* EXERCISE BRIEF
Only one stretch of the data below is wanted: the lines from the one with "دمپایی انگشتی فیروزه ای زرد" through the one with "1909-1910 годах.", repeated exactly.
*** Opening PROVIDED DATA ***
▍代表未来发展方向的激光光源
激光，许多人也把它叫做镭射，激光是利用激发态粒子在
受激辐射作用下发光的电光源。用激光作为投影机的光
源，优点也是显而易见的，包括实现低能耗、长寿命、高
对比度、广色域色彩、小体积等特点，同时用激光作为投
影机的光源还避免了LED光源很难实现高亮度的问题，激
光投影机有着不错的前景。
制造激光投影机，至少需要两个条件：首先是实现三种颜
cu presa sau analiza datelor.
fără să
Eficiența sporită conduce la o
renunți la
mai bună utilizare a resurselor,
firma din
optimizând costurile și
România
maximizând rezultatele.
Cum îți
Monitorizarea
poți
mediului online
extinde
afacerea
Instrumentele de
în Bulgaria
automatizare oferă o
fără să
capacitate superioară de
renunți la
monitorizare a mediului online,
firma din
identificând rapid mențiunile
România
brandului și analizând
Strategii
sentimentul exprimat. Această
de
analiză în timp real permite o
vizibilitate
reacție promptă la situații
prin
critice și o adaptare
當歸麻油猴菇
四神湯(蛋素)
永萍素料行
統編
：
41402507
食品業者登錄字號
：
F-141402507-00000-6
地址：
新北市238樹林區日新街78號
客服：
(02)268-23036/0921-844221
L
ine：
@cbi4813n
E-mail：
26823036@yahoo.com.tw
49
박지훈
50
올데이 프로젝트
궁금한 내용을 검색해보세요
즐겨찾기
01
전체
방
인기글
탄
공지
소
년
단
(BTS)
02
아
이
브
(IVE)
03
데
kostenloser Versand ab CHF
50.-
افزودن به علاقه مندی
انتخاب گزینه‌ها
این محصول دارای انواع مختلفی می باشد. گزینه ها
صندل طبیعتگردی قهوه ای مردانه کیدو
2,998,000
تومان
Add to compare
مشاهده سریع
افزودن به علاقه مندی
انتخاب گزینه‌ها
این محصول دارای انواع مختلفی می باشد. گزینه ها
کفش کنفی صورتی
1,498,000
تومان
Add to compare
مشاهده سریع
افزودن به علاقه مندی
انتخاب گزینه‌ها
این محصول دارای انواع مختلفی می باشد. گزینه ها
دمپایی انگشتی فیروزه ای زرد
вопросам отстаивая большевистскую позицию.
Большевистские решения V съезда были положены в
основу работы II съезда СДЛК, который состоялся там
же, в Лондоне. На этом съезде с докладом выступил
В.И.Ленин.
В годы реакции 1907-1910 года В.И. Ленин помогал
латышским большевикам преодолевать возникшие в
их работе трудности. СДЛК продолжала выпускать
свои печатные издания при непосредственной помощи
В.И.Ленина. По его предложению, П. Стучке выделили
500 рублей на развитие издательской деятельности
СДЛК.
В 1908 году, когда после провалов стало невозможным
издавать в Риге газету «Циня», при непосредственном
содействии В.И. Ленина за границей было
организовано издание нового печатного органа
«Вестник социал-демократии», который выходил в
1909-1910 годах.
*** Closing PROVIDED DATA ***
*** Opening PROVIDED DATA ***
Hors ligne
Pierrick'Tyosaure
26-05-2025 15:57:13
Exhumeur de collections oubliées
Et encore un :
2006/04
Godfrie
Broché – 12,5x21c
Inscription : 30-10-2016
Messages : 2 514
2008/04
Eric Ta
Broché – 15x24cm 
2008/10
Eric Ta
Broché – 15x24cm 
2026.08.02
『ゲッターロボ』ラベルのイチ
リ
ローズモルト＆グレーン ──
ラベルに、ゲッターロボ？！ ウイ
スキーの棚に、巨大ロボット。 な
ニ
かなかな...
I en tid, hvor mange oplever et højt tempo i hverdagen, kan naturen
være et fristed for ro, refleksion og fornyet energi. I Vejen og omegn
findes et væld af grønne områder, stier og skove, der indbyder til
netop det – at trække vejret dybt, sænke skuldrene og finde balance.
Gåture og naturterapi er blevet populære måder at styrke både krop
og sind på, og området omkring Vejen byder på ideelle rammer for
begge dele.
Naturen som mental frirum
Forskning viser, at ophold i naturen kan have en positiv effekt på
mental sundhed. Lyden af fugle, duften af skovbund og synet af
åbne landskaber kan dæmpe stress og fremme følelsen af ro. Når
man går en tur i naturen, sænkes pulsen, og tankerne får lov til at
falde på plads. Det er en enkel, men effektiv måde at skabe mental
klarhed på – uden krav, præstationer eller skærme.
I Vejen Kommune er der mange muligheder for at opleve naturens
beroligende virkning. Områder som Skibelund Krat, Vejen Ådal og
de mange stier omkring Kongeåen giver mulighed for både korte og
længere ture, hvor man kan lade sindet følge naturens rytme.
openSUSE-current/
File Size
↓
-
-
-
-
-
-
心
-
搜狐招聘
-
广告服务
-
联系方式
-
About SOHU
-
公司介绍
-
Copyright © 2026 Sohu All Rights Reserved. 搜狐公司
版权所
*** Closing PROVIDED DATA ***
*** Opening PROVIDED DATA ***
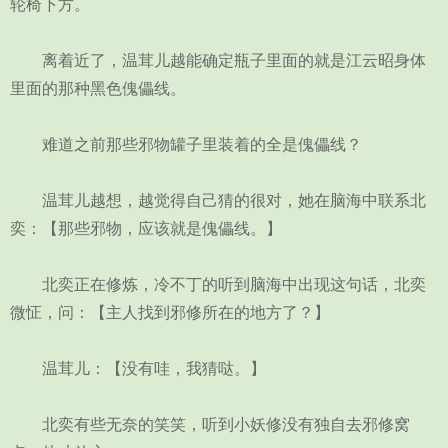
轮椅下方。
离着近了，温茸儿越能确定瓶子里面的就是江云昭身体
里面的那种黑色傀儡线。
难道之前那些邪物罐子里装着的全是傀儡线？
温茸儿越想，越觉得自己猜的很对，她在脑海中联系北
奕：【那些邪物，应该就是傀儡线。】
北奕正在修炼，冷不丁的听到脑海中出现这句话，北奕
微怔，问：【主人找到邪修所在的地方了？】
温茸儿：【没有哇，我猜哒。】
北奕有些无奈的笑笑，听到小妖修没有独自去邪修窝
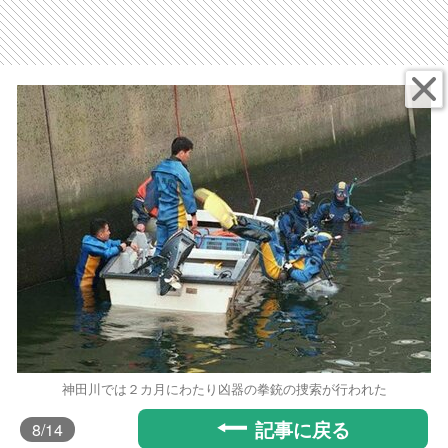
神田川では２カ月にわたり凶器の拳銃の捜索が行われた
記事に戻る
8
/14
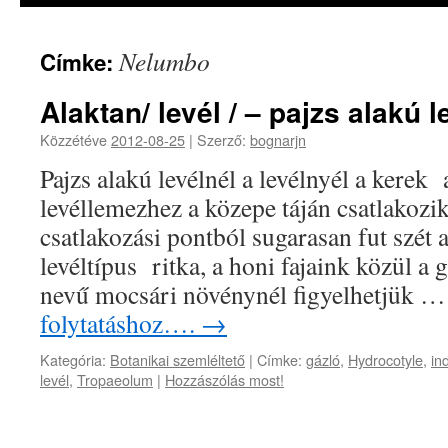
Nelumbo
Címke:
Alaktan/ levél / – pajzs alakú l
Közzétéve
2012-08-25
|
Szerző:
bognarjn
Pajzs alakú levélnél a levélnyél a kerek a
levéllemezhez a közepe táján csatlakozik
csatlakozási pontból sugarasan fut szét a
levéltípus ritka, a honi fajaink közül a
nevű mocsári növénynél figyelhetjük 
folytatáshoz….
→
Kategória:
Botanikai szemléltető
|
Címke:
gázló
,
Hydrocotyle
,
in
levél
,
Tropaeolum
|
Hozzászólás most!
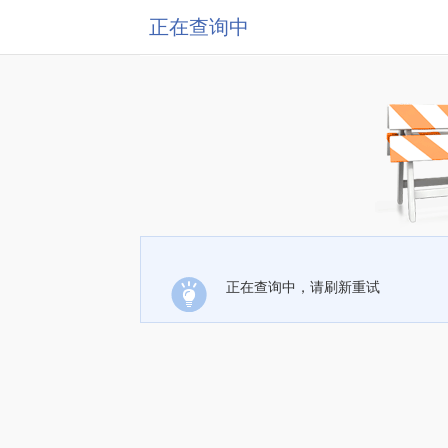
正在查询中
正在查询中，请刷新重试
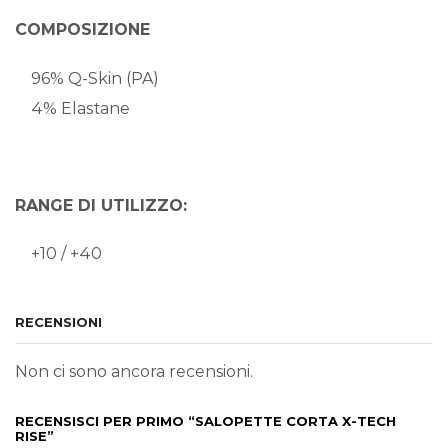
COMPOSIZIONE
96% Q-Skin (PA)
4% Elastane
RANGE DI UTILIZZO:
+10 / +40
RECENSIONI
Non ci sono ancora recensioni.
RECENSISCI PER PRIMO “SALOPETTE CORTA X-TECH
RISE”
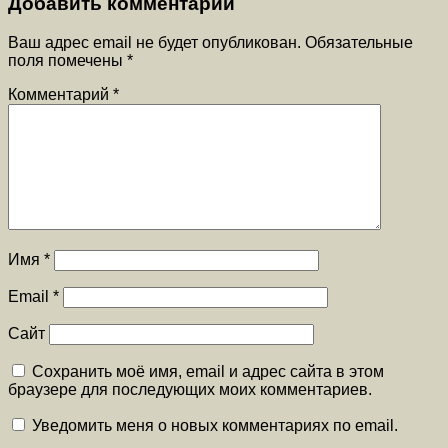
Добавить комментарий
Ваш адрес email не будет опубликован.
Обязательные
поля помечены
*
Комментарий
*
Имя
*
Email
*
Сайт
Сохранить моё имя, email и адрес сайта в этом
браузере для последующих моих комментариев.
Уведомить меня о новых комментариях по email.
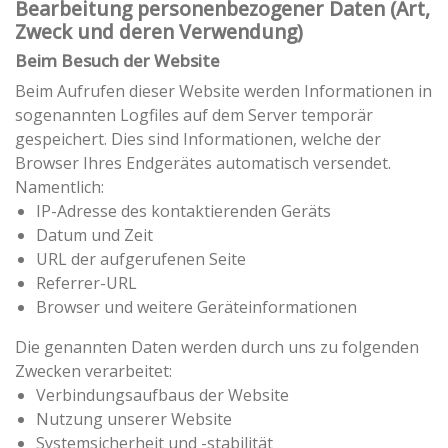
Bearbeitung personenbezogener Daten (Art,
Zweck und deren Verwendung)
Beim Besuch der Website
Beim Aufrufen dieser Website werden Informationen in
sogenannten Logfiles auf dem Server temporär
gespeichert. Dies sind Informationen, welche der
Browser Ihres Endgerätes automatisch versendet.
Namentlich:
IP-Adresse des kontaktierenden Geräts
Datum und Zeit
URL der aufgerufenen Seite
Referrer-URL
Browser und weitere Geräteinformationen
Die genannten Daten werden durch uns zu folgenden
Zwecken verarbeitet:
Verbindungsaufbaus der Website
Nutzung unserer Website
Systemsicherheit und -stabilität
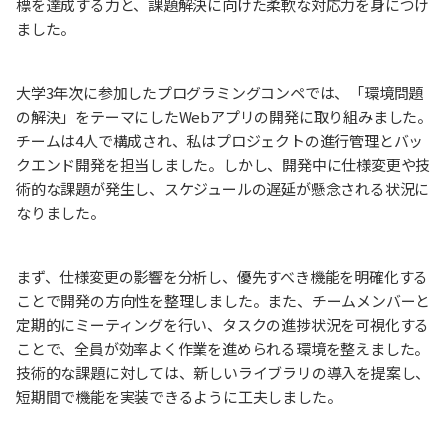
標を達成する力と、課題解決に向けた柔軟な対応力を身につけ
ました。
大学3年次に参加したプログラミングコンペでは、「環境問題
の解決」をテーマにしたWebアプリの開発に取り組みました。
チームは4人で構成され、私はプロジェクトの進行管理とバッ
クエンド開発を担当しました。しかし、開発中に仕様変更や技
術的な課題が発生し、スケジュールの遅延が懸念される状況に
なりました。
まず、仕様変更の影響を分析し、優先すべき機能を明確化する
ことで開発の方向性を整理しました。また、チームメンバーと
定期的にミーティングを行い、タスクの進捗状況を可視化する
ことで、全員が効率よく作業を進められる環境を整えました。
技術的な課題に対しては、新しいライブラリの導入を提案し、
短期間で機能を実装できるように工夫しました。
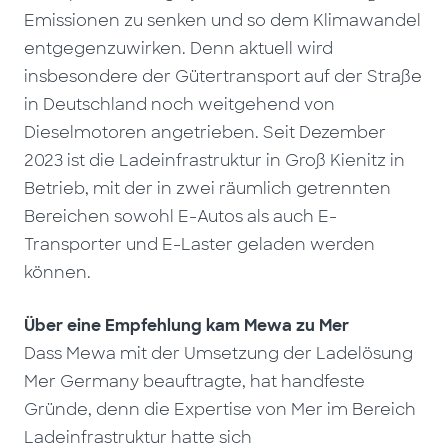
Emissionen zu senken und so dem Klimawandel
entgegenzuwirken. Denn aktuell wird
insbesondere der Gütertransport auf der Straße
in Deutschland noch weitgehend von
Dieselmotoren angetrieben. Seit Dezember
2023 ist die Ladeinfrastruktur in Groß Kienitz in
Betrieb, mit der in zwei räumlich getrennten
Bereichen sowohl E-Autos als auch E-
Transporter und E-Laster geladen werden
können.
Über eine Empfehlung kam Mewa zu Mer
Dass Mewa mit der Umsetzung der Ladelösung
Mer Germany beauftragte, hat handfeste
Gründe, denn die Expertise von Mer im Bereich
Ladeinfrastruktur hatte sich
*** Closing PROVIDED DATA ***
* YOUR SOLUTION
دمپایی انگشتی فیروزه ای زرد
вопросам отстаивая большевистскую позицию.
Большевистские решения V съезда были положены в
основу работы II съезда СДЛК, который состоялся там
же, в Лондоне. На этом съезде с докладом выступил
В.И.Ленин.
В годы реакции 1907-1910 года В.И. Ленин помогал
латышским большевикам преодолевать возникшие в
их работе трудности. СДЛК продолжала выпускать
свои печатные издания при непосредственной помощи
В.И.Ленина. По его предложению, П. Стучке выделили
500 рублей на развитие издательской деятельности
СДЛК.
В 1908 году, когда после провалов стало невозможным
издавать в Риге газету «Циня», при непосредственном
содействии В.И. Ленина за границей было
организовано издание нового печатного органа
«Вестник социал-демократии», который выходил в
1909-1910 годах.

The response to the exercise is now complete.